During his co-op and for a few years after graduation, Thompson helped design the heating and cooling equipment for the Patriot missile system, as well as radar facilities designed to help defend the country from nuclear missile attack.
In Thompson’s view, the fact that co-ops give Northeastern students the chance to work at some of the world’s most technologically advanced companies is key for two reasons. For Thompson, working at Raytheon was an “absolutely formative” experience. “It gave me the basis and direction that carried me through most of the rest of my career.” For Northeastern, co-ops mean that students can bring cutting-edge technologies back to the University.
“With literally thousands of students out in the industry, it’s such a unique opportunity to bring the latest knowledge back to the classroom and challenge the University and the professors,” he says.
After earning a master’s degree in mechanical engineering from MIT, Thompson moved to California to work for Raychem, an innovative company that developed and manufactured many unique products, including heat tracing systems. Tyco acquired Raychem in 1999, and heat tracing systems grew into a major business called Tyco Thermal Controls. Thompson had been its president for 10 years until his recent retirement.

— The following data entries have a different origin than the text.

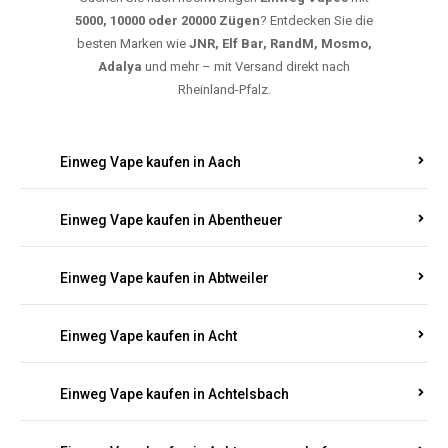
5000, 10000 oder 20000 Zügen
? Entdecken Sie die
besten Marken wie
JNR, Elf Bar, RandM, Mosmo,
Adalya
und mehr – mit Versand direkt nach
Rheinland-Pfalz.
Einweg Vape kaufen in Aach
Einweg Vape kaufen in Abentheuer
Einweg Vape kaufen in Abtweiler
Einweg Vape kaufen in Acht
Einweg Vape kaufen in Achtelsbach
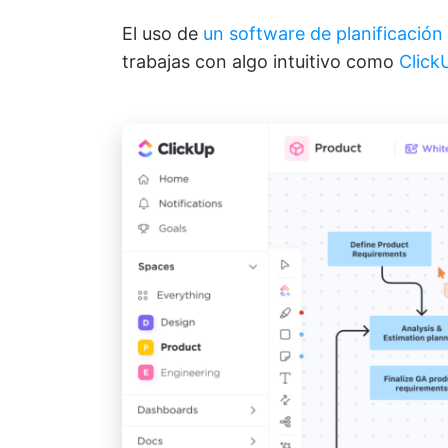
El uso de
un software de planificación
trabajas con algo intuitivo como
Click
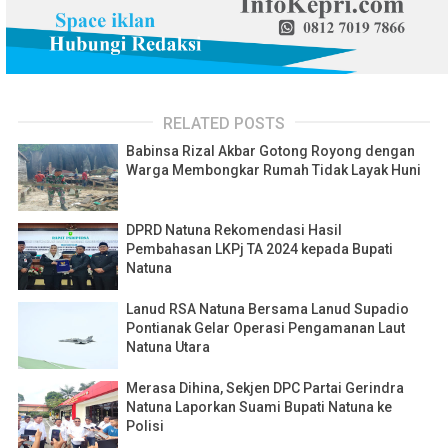
RELATED POSTS
Babinsa Rizal Akbar Gotong Royong dengan
Warga Membongkar Rumah Tidak Layak Huni
DPRD Natuna Rekomendasi Hasil
Pembahasan LKPj TA 2024 kepada Bupati
Natuna
Lanud RSA Natuna Bersama Lanud Supadio
Pontianak Gelar Operasi Pengamanan Laut
Natuna Utara
Merasa Dihina, Sekjen DPC Partai Gerindra
Natuna Laporkan Suami Bupati Natuna ke
Polisi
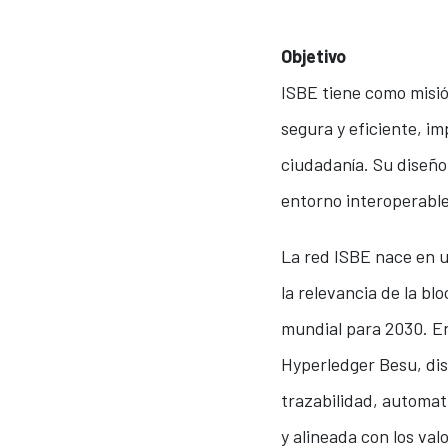
Objetivo
ISBE tiene como misión
segura y eficiente, i
ciudadanía. Su diseño
entorno interoperable
La red ISBE nace en 
la relevancia de la b
mundial para 2030. E
Hyperledger Besu, dis
trazabilidad, automat
y alineada con los va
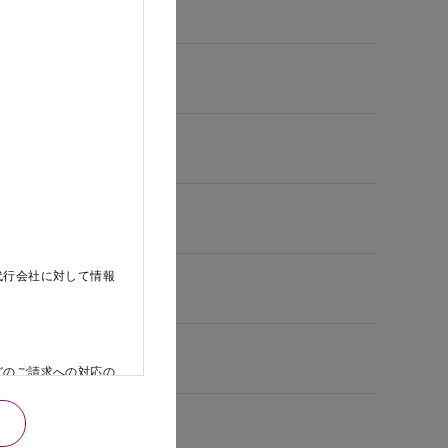
代行会社に対して情報
どのご請求への対応の
日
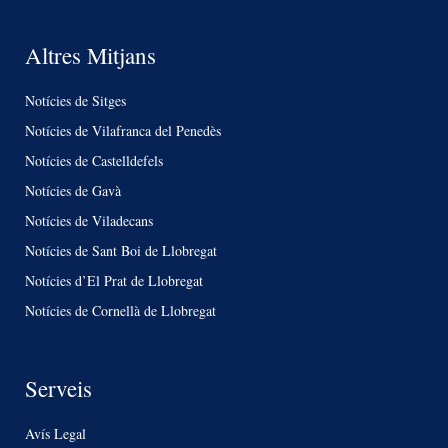
Altres Mitjans
Notícies de Sitges
Notícies de Vilafranca del Penedès
Notícies de Castelldefels
Notícies de Gavà
Notícies de Viladecans
Notícies de Sant Boi de Llobregat
Notícies d’El Prat de Llobregat
Notícies de Cornellà de Llobregat
Serveis
Avís Legal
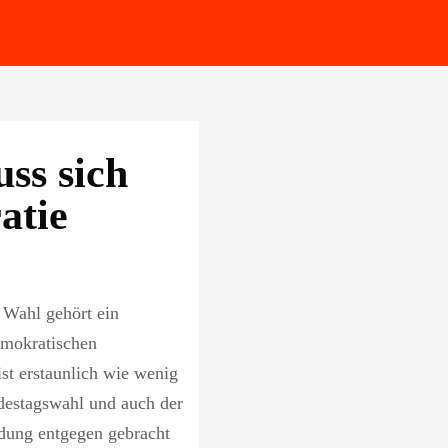
ss sich
atie
 Wahl gehört ein
emokratischen
st erstaunlich wie wenig
destagswahl und auch der
dung entgegen gebracht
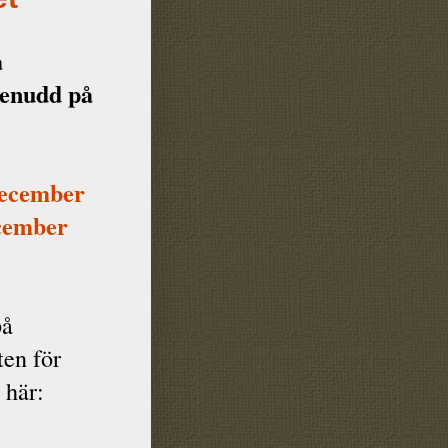
a
tenudd på
ecember
cember
på
ten för
 här:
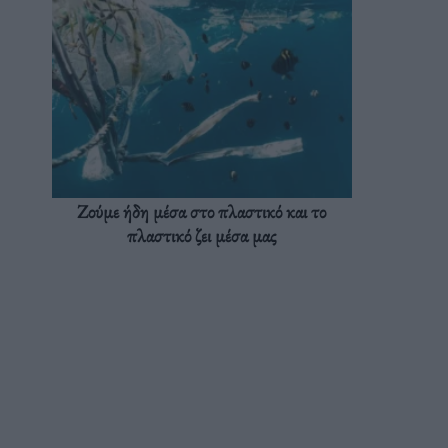
Ζούμε ήδη μέσα στο πλαστικό και το
πλαστικό ζει μέσα μας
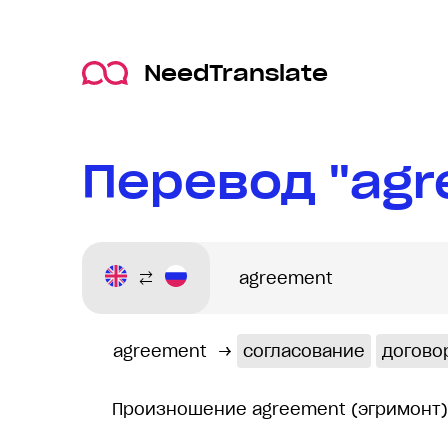
NeedTranslate
Перевод "agr
agreement
→
согласование
догово
Произношение agreement (эгримонт)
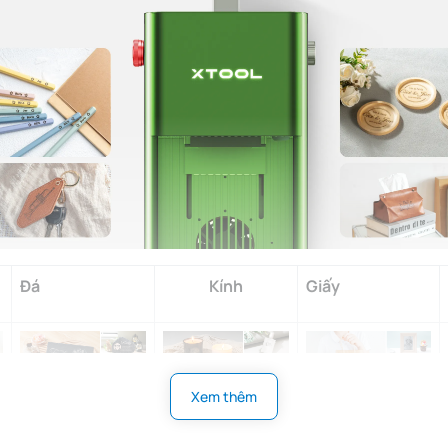
Đá
Kính
Giấy
Xem thêm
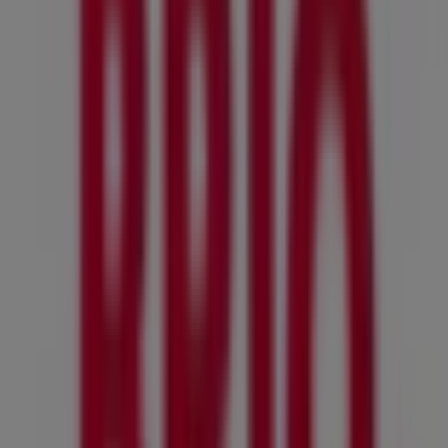
Deichmann
Nygatan 38-46, Trelleborg
149 m
Stängt
ICA Supermarket
Nygatan 36, Trelleborg
155 m
Stängt
Trelleborg'deki Leksaker och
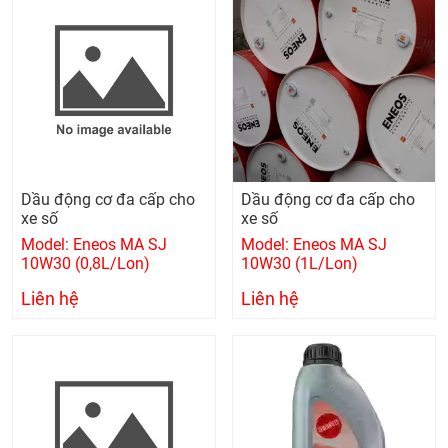
Dầu động cơ đa cấp cho
Dầu động cơ đa cấp cho
xe số
xe số
Model: Eneos MA SJ
Model: Eneos MA SJ
10W30 (0,8L/Lon)
10W30 (1L/Lon)
Liên hệ
Liên hệ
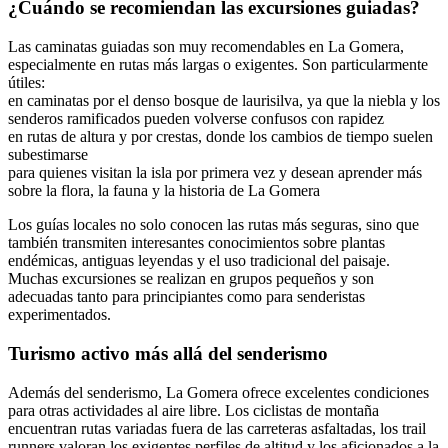
¿Cuándo se recomiendan las excursiones guiadas?
Las caminatas guiadas son muy recomendables en La Gomera,
especialmente en rutas más largas o exigentes. Son particularmente
útiles:
en caminatas por el denso bosque de laurisilva, ya que la niebla y los
senderos ramificados pueden volverse confusos con rapidez
en rutas de altura y por crestas, donde los cambios de tiempo suelen
subestimarse
para quienes visitan la isla por primera vez y desean aprender más
sobre la flora, la fauna y la historia de La Gomera
Los guías locales no solo conocen las rutas más seguras, sino que
también transmiten interesantes conocimientos sobre plantas
endémicas, antiguas leyendas y el uso tradicional del paisaje.
Muchas excursiones se realizan en grupos pequeños y son
adecuadas tanto para principiantes como para senderistas
experimentados.
Turismo activo más allá del senderismo
Además del senderismo, La Gomera ofrece excelentes condiciones
para otras actividades al aire libre. Los ciclistas de montaña
encuentran rutas variadas fuera de las carreteras asfaltadas, los trail
runners valoran los exigentes perfiles de altitud y los aficionados a la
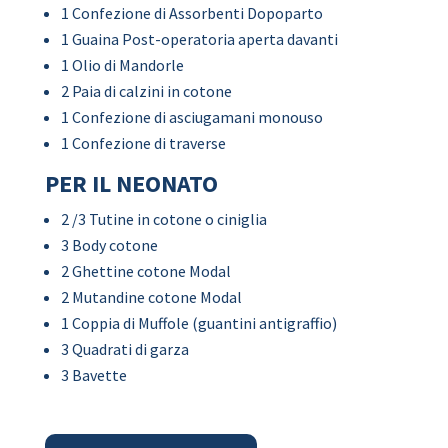
1 Confezione di Assorbenti Dopoparto
1 Guaina Post-operatoria aperta davanti
1 Olio di Mandorle
2 Paia di calzini in cotone
1 Confezione di asciugamani monouso
1 Confezione di traverse
PER IL NEONATO
2 /3 Tutine in cotone o ciniglia
3 Body cotone
2 Ghettine cotone Modal
2 Mutandine cotone Modal
1 Coppia di Muffole (guantini antigraffio)
3 Quadrati di garza
3 Bavette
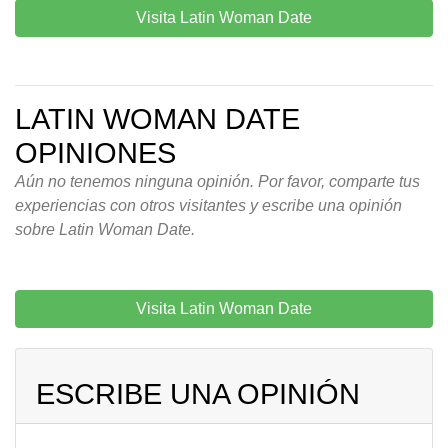
Visita Latin Woman Date
LATIN WOMAN DATE
OPINIONES
Aún no tenemos ninguna opinión. Por favor, comparte tus
experiencias con otros visitantes y escribe una opinión
sobre Latin Woman Date.
Visita Latin Woman Date
ESCRIBE UNA OPINIÓN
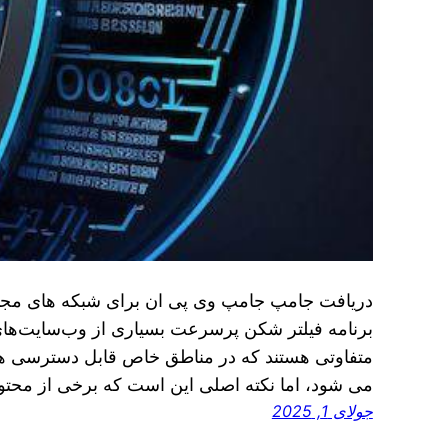
دریافت جامپ جامپ وی پی ان برای شبکه های مجا
برنامه فیلتر شکن پرسرعت بسیاری از وب‌سایت‌ه
متفاوتی هستند که در مناطق خاص قابل دسترسی هستن
می شود، اما نکته اصلی این است که برخی از محتو
جولای 1, 2025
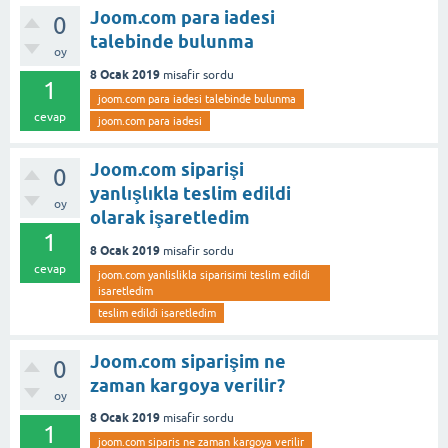
Joom.com para iadesi
0
talebinde bulunma
oy
8 Ocak 2019
misafir
sordu
1
joom.com para iadesi talebinde bulunma
cevap
joom.com para iadesi
Joom.com siparişi
0
yanlışlıkla teslim edildi
oy
olarak işaretledim
1
8 Ocak 2019
misafir
sordu
cevap
joom.com yanlislikla siparisimi teslim edildi
isaretledim
teslim edildi isaretledim
Joom.com siparişim ne
0
zaman kargoya verilir?
oy
8 Ocak 2019
misafir
sordu
1
joom.com siparis ne zaman kargoya verilir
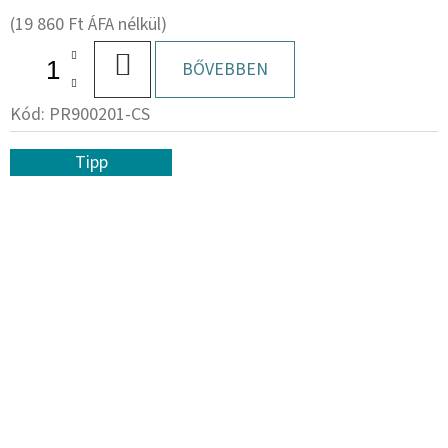
(19 860 Ft ÁFA nélkül)
KOSÁRBA
BŐVEBBEN
Kód:
PR900201-CS
Tipp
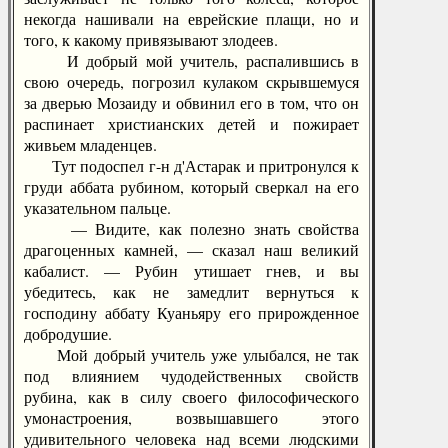
некогда нашивали на еврейские плащи, но и
того, к какому привязывают злодеев.
И добрый мой учитель, распалившись в
свою очередь, погрозил кулаком скрывшемуся
за дверью Мозаиду и обвинил его в том, что он
распинает христианских детей и пожирает
живьем младенцев.
Тут подоспел г-н д'Астарак и притронулся к
груди аббата рубином, который сверкал на его
указательном пальце.
— Видите, как полезно знать свойства
драгоценных камней, — сказал наш великий
кабалист. — Рубин утишает гнев, и вы
убедитесь, как не замедлит вернуться к
господину аббату Куаньяру его прирожденное
добродушие.
Мой добрый учитель уже улыбался, не так
под влиянием чудодейственных свойств
рубина, как в силу своего философического
умонастроения, возвышавшего этого
удивительного человека над всеми людскими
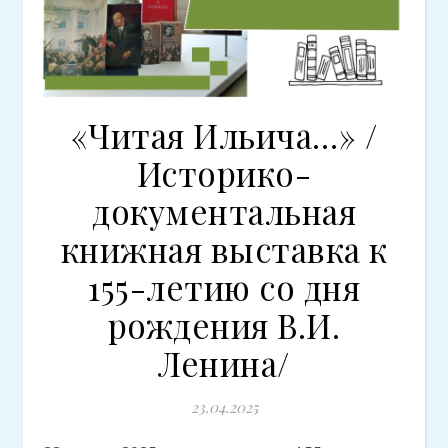
«Читая Ильича…» /
Историко-
документальная
книжная выставка к
155-летию со дня
рождения В.И.
Ленина/
23.04.2025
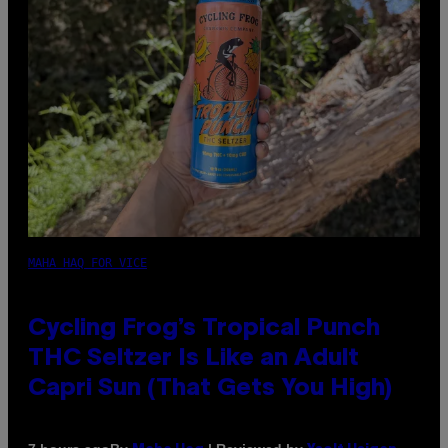
MAHA HAQ FOR VICE
Cycling Frog’s Tropical Punch
THC Seltzer Is Like an Adult
Capri Sun (That Gets You High)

Throughout his career, Thompson’s respect for the benefits of co-op has only grown.
“I managed a business with 2,500 people, hired hundreds of engineers, and traveled to most countries in the world. In my experience, there is no program like NU’s co-op. It is a once in a lifetime opportunity to figure out who you are and what you want, before you get locked into a career path,” he says.
Thompson’s extensive work experience abroad has given him a specific appreciation for the expanding international co-op program. “Global co-op is the right direction for NU. Our business had sales, engineering, and manufacturing all over the world; you were dealing with other countries, and very different cultures and values. Training people to be successful in these environments is incredibly important.”